You Keep Nothing
“The desire for a lasting external security is uppermost, revealing itself in the endless pursuit of health, happiness, possessions and so on, defense of what has been acquired being the obsessive idea, and yet no real defense being possible, because one cannot defend what is undefendable.” —Henry Miller
We all know that ownership is illusion, that material possessions are loaners. Eventually they crumble, or we do. When I didn’t ‘own’ anything I truly valued—which wasn’t so long ago—it didn’t matter. Now that I have possessions that mean something to me—a house from which I’m currently looking at Pikes Peak, an Alvin Gil-Tapia at the top of the stairs, a signed and numbered Ed Mell in the hall, a pair of John Meister oils hanging in the living room—it’s harder to accept.
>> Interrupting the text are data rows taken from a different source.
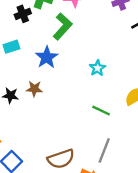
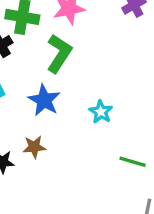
cyan star: (97, 68) -> (101, 112), moved

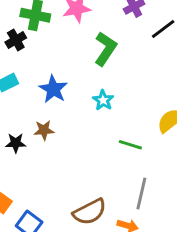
green L-shape: (59, 54) -> (105, 49), moved

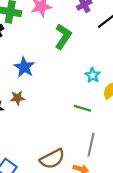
cyan star: (103, 100) -> (93, 75), moved

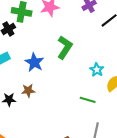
green L-shape: (63, 36) -> (65, 47), moved

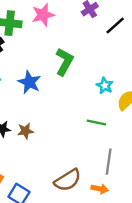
brown star: (28, 91) -> (25, 131), moved

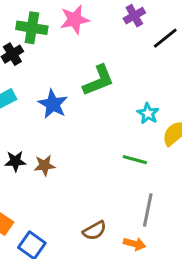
green L-shape: (64, 62) -> (98, 80), turned 36
brown semicircle: (68, 180) -> (94, 231), size x0.7

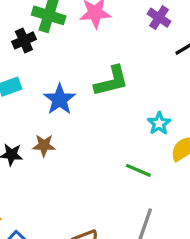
purple cross: (134, 16) -> (159, 18), turned -35
brown star: (45, 165) -> (44, 145), moved

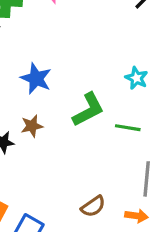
green L-shape: (111, 81) -> (88, 110), moved

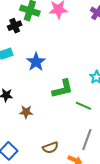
brown star: (32, 126) -> (26, 112), moved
But as Henry Miller points out, trying to secure any possession is futile business. Ah, but the enlightened among us prize the jewels of the mind, an active and vivid interior world: collecting wisdom, cultivating a way of life, refining a point of view, honing an aesthetic, embodying an approach. Right?
So it’s bitter indeed to realize that all those non-material treasures are possessions too, that knowledge, wisdom, memory—all of it—frays.
Equally applicable to the body, of course. All the strength I work for in the gym? It’s temporary gain destined to leave at some point.
Our lives are loaners. We are renters by nature.